L’Italia (socio fondatore, membro del G7, terza economia e seconda manifattura Ue) resta fuori dalla grande architettura. Avremo sì un commissario (come tutti i partner), magari anche di peso, ma restiamo confinati in un limbo: paradossalmente per una leader identitaria, in Europa siamo privi di identità, distinti e percepiti non pienamente europeisti. La premier, giunta all’ultimo meglio, non ha superato la contraddizione fra la guida di un Paese storicamente legato all’integrazione europea e la leadership degli euroconservatori che non hanno reciso del tutto i legami con il “sentimento” della destra radicale. L’allargamento del perimetro della maggioranza ai verdi, che ha determinato l’opposizione di Fdi, rilancia il Green Deal come ha enfatizzato la presidente, ma nell’ultimo anno la transizione ambientale ha subito un netto rallentamento, specie dopo le proteste degli agricoltori (bacino del consenso Ppe) e le riserve dei popolari con le accuse alla sinistra di eccesso di ideologia.

La stessa von der Leyen è stata attaccata dal suo partito e quindi, al di là della retorica di circostanza, andranno combinate teoria e prassi: quale tempistica e quale sostenibilità economica.
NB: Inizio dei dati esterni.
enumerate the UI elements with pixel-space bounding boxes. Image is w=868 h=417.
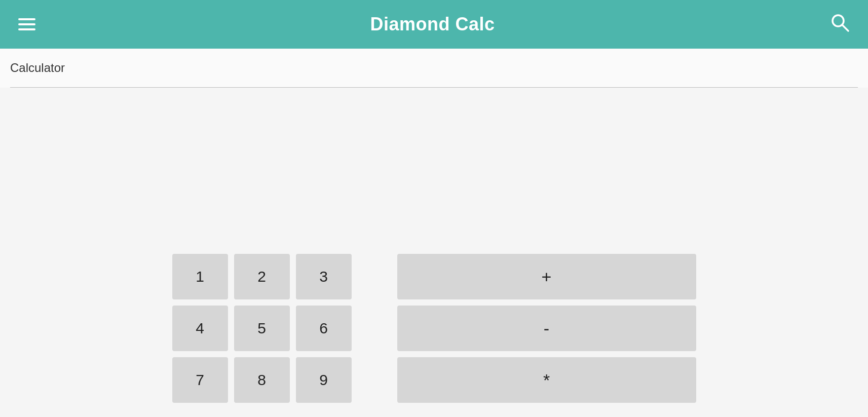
calculator-area: 1 2 3 4 5 6 7 8 9 + - * — [0, 254, 868, 403]
button-3[interactable]: 3 — [296, 254, 352, 299]
svg-line-1 — [842, 25, 848, 31]
numpad: 1 2 3 4 5 6 7 8 9 — [172, 254, 352, 403]
button-minus[interactable]: - — [397, 306, 696, 351]
button-multiply[interactable]: * — [397, 357, 696, 403]
button-1[interactable]: 1 — [172, 254, 228, 299]
breadcrumb-label: Calculator — [10, 61, 65, 74]
button-7[interactable]: 7 — [172, 357, 228, 403]
main-content: 1 2 3 4 5 6 7 8 9 + - * — [0, 88, 868, 417]
search-icon[interactable] — [829, 12, 850, 37]
sub-header: Calculator — [0, 49, 868, 88]
button-5[interactable]: 5 — [234, 306, 290, 351]
button-6[interactable]: 6 — [296, 306, 352, 351]
button-8[interactable]: 8 — [234, 357, 290, 403]
menu-icon[interactable] — [18, 18, 35, 30]
app-title: Diamond Calc — [370, 14, 495, 35]
button-2[interactable]: 2 — [234, 254, 290, 299]
button-4[interactable]: 4 — [172, 306, 228, 351]
app-header: Diamond Calc — [0, 0, 868, 49]
button-9[interactable]: 9 — [296, 357, 352, 403]
oppad: + - * — [397, 254, 696, 403]
button-plus[interactable]: + — [397, 254, 696, 299]
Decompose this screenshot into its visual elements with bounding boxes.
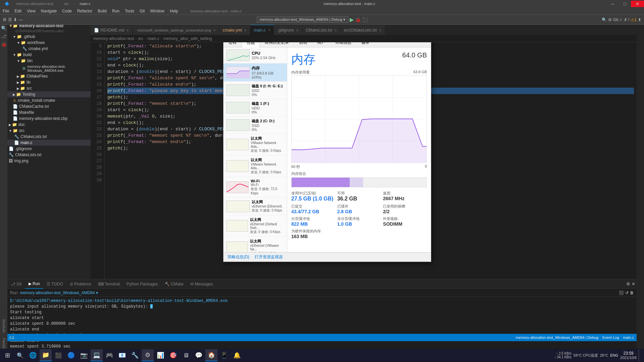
tb-edge[interactable]: 🌐: [27, 349, 39, 361]
status-branch[interactable]: memory-allocation-test_Windows_AMD64 | D…: [516, 335, 598, 340]
tm-item-eth1[interactable]: 以太网 VMware Network Ada...发送: 0 接收: 0 Kbp…: [224, 155, 287, 177]
git-icon[interactable]: Git ✓ ✗ !: [613, 17, 630, 22]
menu-file[interactable]: File: [0, 8, 12, 14]
tree-testing[interactable]: ▶ 📁 Testing: [7, 91, 91, 97]
tb-app5[interactable]: 🔧: [129, 349, 141, 361]
menu-help[interactable]: Help: [167, 8, 181, 14]
toolbar-stop[interactable]: ⬛: [362, 17, 368, 22]
tb-explorer[interactable]: 📁: [40, 349, 52, 361]
tab-mainc-close[interactable]: ✕: [268, 28, 270, 32]
notifications-icon[interactable]: ⚠1: [631, 17, 637, 22]
tab-cmake-bottom[interactable]: 🔨 CMake: [161, 279, 187, 289]
tm-item-disk2[interactable]: 磁盘 2 (C: D:) SSD0%: [224, 117, 287, 134]
status-event-log[interactable]: Event Log: [602, 335, 619, 340]
run-clear-icon[interactable]: 🗑: [630, 290, 634, 295]
tab-terminal[interactable]: ⌨ Terminal: [95, 279, 123, 289]
tm-item-disk0[interactable]: 磁盘 0 (I: H: G: E:) SSD0%: [224, 82, 287, 99]
tree-cmakefiles[interactable]: ▶ 📁 CMakeFiles: [7, 73, 91, 79]
panel-close-icon[interactable]: ✕: [632, 281, 635, 286]
tm-item-disk1[interactable]: 磁盘 1 (F:) HDD0%: [224, 99, 287, 117]
tree-workflows[interactable]: ▼ 📁 workflows: [7, 40, 91, 46]
menu-run[interactable]: Run: [109, 8, 122, 14]
expand-icon[interactable]: ⬆: [638, 17, 641, 22]
tab-src-cml[interactable]: src\CMakeLists.txt ✕: [341, 26, 385, 35]
tab-cmakeliststxt[interactable]: CMakeLists.txt ✕: [302, 26, 341, 35]
run-rerun-icon[interactable]: ↺: [625, 290, 629, 295]
toolbar-btn-2[interactable]: ☰: [8, 17, 12, 22]
tree-cmake-install[interactable]: ⚠ cmake_install.cmake: [7, 97, 91, 103]
tb-app1[interactable]: 📷: [78, 349, 90, 361]
tree-lib[interactable]: ▶ 📁 lib: [7, 79, 91, 85]
tab-cmake-close[interactable]: ✕: [244, 29, 247, 32]
tm-summary-link[interactable]: 简略信息(D): [228, 254, 249, 260]
tab-problems[interactable]: ⊘ Problems: [66, 279, 95, 289]
tm-item-memory[interactable]: 内存 27.6/63.8 GB (43%): [224, 63, 287, 82]
tab-git[interactable]: ⎇ Git: [7, 279, 25, 289]
tab-screenshot-close[interactable]: ✕: [213, 29, 216, 32]
tab-mainc[interactable]: main.c ✕: [250, 25, 274, 35]
tab-cmake-yml[interactable]: cmake.yml ✕: [219, 26, 250, 35]
tb-search[interactable]: 🔍: [14, 349, 26, 361]
tb-app8[interactable]: 🎯: [167, 349, 179, 361]
run-config-label[interactable]: memory-allocation-test_Windows_AMD64 ▾: [20, 290, 98, 295]
clock[interactable]: 23:59 2021/10/6: [620, 351, 637, 360]
settings-icon[interactable]: ⚙: [608, 17, 612, 22]
menu-refactor[interactable]: Refactor: [75, 8, 95, 14]
tree-mainc[interactable]: 📄 main.c: [7, 140, 91, 146]
tb-lang[interactable]: ENG: [610, 353, 618, 357]
tm-monitor-link[interactable]: 打开资源监视器: [255, 254, 283, 260]
status-main[interactable]: main.c: [623, 335, 634, 340]
toolbar-btn-3[interactable]: ⬇: [13, 17, 17, 22]
tb-app10[interactable]: 💬: [193, 349, 205, 361]
tree-cmake-yml[interactable]: 🔧 cmake.yml: [7, 46, 91, 52]
toolbar-btn-1[interactable]: ⚙: [3, 17, 7, 22]
toolbar-debug[interactable]: 🐞: [355, 17, 361, 22]
tm-item-wifi[interactable]: Wi-Fi Wi-Fi发送: 0 接收: 72.0 Kbps: [224, 177, 287, 197]
maximize-button[interactable]: □: [619, 1, 631, 7]
structure-act-icon[interactable]: Structure: [2, 319, 6, 333]
tb-app11[interactable]: 🏠: [205, 349, 217, 361]
tm-item-veth1[interactable]: 以太网 vEthernet (Default Swit...发送: 0 接收: …: [224, 215, 287, 237]
tm-item-cpu[interactable]: CPU 22% 2.54 GHz: [224, 47, 287, 63]
tb-app7[interactable]: 📊: [154, 349, 166, 361]
panel-settings-icon[interactable]: ⚙: [626, 281, 630, 286]
tb-app12[interactable]: 📱: [218, 349, 230, 361]
close-button[interactable]: ✕: [631, 1, 644, 7]
tree-src-root[interactable]: ▼ 📁 src: [7, 128, 91, 134]
minimize-button[interactable]: ─: [606, 1, 619, 7]
tree-bin[interactable]: ▼ 📁 bin: [7, 58, 91, 64]
menu-build[interactable]: Build: [95, 8, 109, 14]
tree-exe[interactable]: ⚙ memory-allocation-test-Windows_AMD64.e…: [7, 64, 91, 73]
tb-app13[interactable]: 🔔: [231, 349, 243, 361]
toolbar-btn-4[interactable]: —: [18, 17, 23, 22]
tree-makefile[interactable]: 📄 Makefile: [7, 109, 91, 116]
tree-github[interactable]: ▼ 📁 .github: [7, 34, 91, 40]
tab-readme-close[interactable]: ✕: [126, 29, 129, 32]
tab-run-active[interactable]: ▶ Run: [25, 279, 43, 289]
tm-item-veth2[interactable]: 以太网 vEthernet (VMware Ne...发送: 0 接收: 0 K…: [224, 237, 287, 252]
tab-gitignore[interactable]: .gitignore ✕: [274, 26, 302, 35]
tab-readme[interactable]: 📄 README.md ✕: [91, 26, 133, 35]
menu-navigate[interactable]: Navigate: [38, 8, 59, 14]
menu-code[interactable]: Code: [59, 8, 75, 14]
tab-gitignore-close[interactable]: ✕: [296, 29, 299, 32]
tree-root-cml[interactable]: 🔧 CMakeLists.txt: [7, 152, 91, 158]
tree-img[interactable]: 🖼 img.png: [7, 158, 91, 164]
menu-view[interactable]: View: [24, 8, 38, 14]
tab-todo[interactable]: ☰ TODO: [43, 279, 66, 289]
menu-git[interactable]: Git: [137, 8, 147, 14]
menu-tools[interactable]: Tools: [122, 8, 137, 14]
toolbar-play[interactable]: ▶: [350, 16, 354, 23]
search-act-icon[interactable]: 🔍: [1, 26, 7, 31]
menu-window[interactable]: Window: [147, 8, 167, 14]
tb-terminal[interactable]: ⬛: [52, 349, 64, 361]
tm-item-eth0[interactable]: 以太网 VMware Network Ada...发送: 0 接收: 0 Kbp…: [224, 134, 287, 155]
run-config[interactable]: memory-allocation-test_Windows_AMD64 | D…: [257, 16, 348, 23]
tab-messages[interactable]: ✉ Messages: [187, 279, 216, 289]
tb-app4[interactable]: 📧: [116, 349, 128, 361]
start-button[interactable]: ⊞: [1, 349, 13, 361]
tree-doc[interactable]: ▶ 📁 doc: [7, 122, 91, 128]
tree-src-build[interactable]: ▶ 📁 src: [7, 85, 91, 91]
run-stop-icon[interactable]: ⬛: [619, 290, 624, 295]
tb-app9[interactable]: 🖥: [180, 349, 192, 361]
Il successo di Ursula s’è consumato in un Europarlamento più spostato a destra e anche più frammentato, quasi “italianizzato”: i gruppi politici sono passati da 7 a 8 mentre le destre radicali occupano il 25% dei seggi. Fra crescente polarizzazione e divisioni interne e trasversali sui dossier sensibili. Lo si è visto di nuovo nel voto alla presidente e sulle armi all’Ucraina: Pd da una parte (con qualche mal di pancia) e Sinistra e grillini dall’altra, pure Sinistra e verdi. Scontate le opzioni fra loro conflittuali di Fdi, Fi con Ursula e Lega contro (con Salvini in modalità Papeete). In definitiva l’Italia offre l’immagine di un Paese in bilico sulla politica estera, specie nella relazione diretta fra sostegno all’Ucraina e strategie Nato. Il compattamento attorno a von der Leyen è stato sollecitato dalla crisi istituzionale in Francia e dall’attentato a Trump, cioè dagli choc provenienti dai due capisaldi storici della liberaldemocrazia.

L’Europa ricomincia dalla riaffermazione di una precisa scala di valori, Stato di diritto e difesa dell’Ucraina, riconoscendo, come ha detto senza sfumature Ursula, che la nostra democrazia è attaccata da dentro e da fuori: «Non accetterò che gli estremismi o le demagogie distruggano il nostro stile di vita europeo». Orban e associati sono avvisati, anche se il premier ungherese e attuale presidente di turno Ue, dopo il viaggio unilaterale da Putin, conta sull’impunità.

Meloni ha giocato tutta la partita nel segno di una certa ambiguità. Non ha colto l’opportunità della sconfitta di Marine Le Pen e dell’emarginazione di Orban: il sostegno a Ursula avrebbe segnato un netto distacco dalle forze più estremiste, accreditandosi una volta di più come leader della destra responsabile e di un sovranismo pragmatico, costruzione peraltro già in corso d’opera. Prima ha tentato di aggregare tutte le destre antisistema, poi Orban ha fatto il suo gruppo sfilandole gli spagnoli di Vox, quindi s’è posta come pontiere fra destra del Ppe e sovranisti. Infine s’è ritrovata isolata fra i leader nazionali e nell’area grigia fra europeismo ed euroscetticismo, perdendo peso nella destra sovranista.

Spiazzante la mossa dei verdi: con i loro 53 europarlamentari hanno garantito il paracadute alla presidente, rendendo comunque non decisivo, o soltanto aggiuntivo, l’ipotetico contributo della destra di Meloni. L’atlantismo della premier italiana, che l’ha accreditata all’estero, non appare tuttora bilanciato da un’adeguata preferenza europeista. Qual è la collocazione del nostro Paese? E’ ritenuto un interlocutore collaborativo di cui tener conto o una realtà indecifrabile, non ancora lontana dalle amicizie pericolose di ieri?